* **What is expected**: Below are the records; return exactly the lines from the one with "geraldq529ceg9" through the final line, both included, minus any pictures.

[Page-level text extractions]
+ + + +

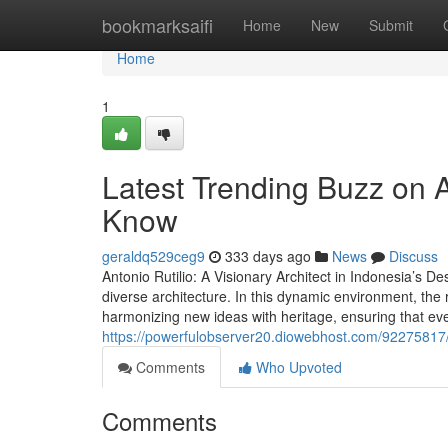
Home
bookmarksaifi
Home
New
Submit
Home
1
Latest Trending Buzz on A
Know
geraldq529ceg9
333 days ago
News
Discuss
Antonio Rutilio: A Visionary Architect in Indonesia’s De
diverse architecture. In this dynamic environment, the r
harmonizing new ideas with heritage, ensuring that eve
https://powerfulobserver20.diowebhost.com/92275817/
Comments
Who Upvoted
Comments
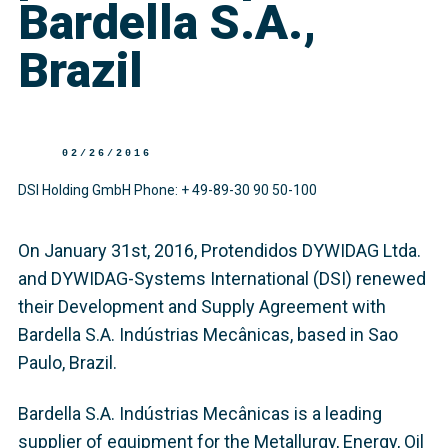
Bardella S.A.,
Brazil
02/26/2016
DSI Holding GmbH Phone: + 49-89-30 90 50-100
On January 31st, 2016, Protendidos DYWIDAG Ltda.
and DYWIDAG-Systems International (DSI) renewed
their Development and Supply Agreement with
Bardella S.A. Indústrias Mecânicas, based in Sao
Paulo, Brazil.
Bardella S.A. Indústrias Mecânicas is a leading
supplier of equipment for the Metallurgy, Energy, Oil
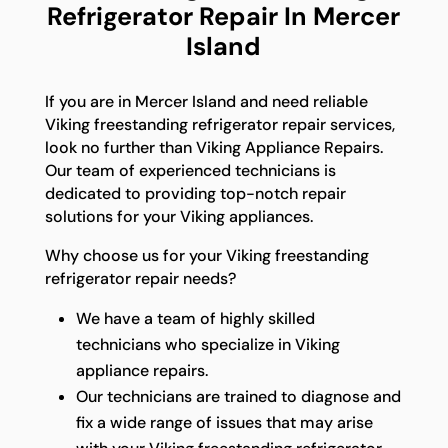
Refrigerator Repair In Mercer
Island
If you are in Mercer Island and need reliable
Viking freestanding refrigerator repair services,
look no further than Viking Appliance Repairs.
Our team of experienced technicians is
dedicated to providing top-notch repair
solutions for your Viking appliances.
Why choose us for your Viking freestanding
refrigerator repair needs?
We have a team of highly skilled
technicians who specialize in Viking
appliance repairs.
Our technicians are trained to diagnose and
fix a wide range of issues that may arise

+ + + +

* **Answer for this exercise**:
geraldq529ceg9
333 days ago
News
Discuss
Antonio Rutilio: A Visionary Architect in Indonesia’s De
diverse architecture. In this dynamic environment, the r
harmonizing new ideas with heritage, ensuring that eve
https://powerfulobserver20.diowebhost.com/92275817/
Comments
Who Upvoted
Comments
Bardella S.A.,
Brazil
02/26/2016
DSI Holding GmbH Phone: + 49-89-30 90 50-100
On January 31st, 2016, Protendidos DYWIDAG Ltda.
and DYWIDAG-Systems International (DSI) renewed
their Development and Supply Agreement with
Bardella S.A. Indústrias Mecânicas, based in Sao
Paulo, Brazil.
Bardella S.A. Indústrias Mecânicas is a leading
supplier of equipment for the Metallurgy, Energy, Oil
Refrigerator Repair In Mercer
Island
If you are in Mercer Island and need reliable
Viking freestanding refrigerator repair services,
look no further than Viking Appliance Repairs.
Our team of experienced technicians is
dedicated to providing top-notch repair
solutions for your Viking appliances.
Why choose us for your Viking freestanding
refrigerator repair needs?
We have a team of highly skilled
technicians who specialize in Viking
appliance repairs.
Our technicians are trained to diagnose and
fix a wide range of issues that may arise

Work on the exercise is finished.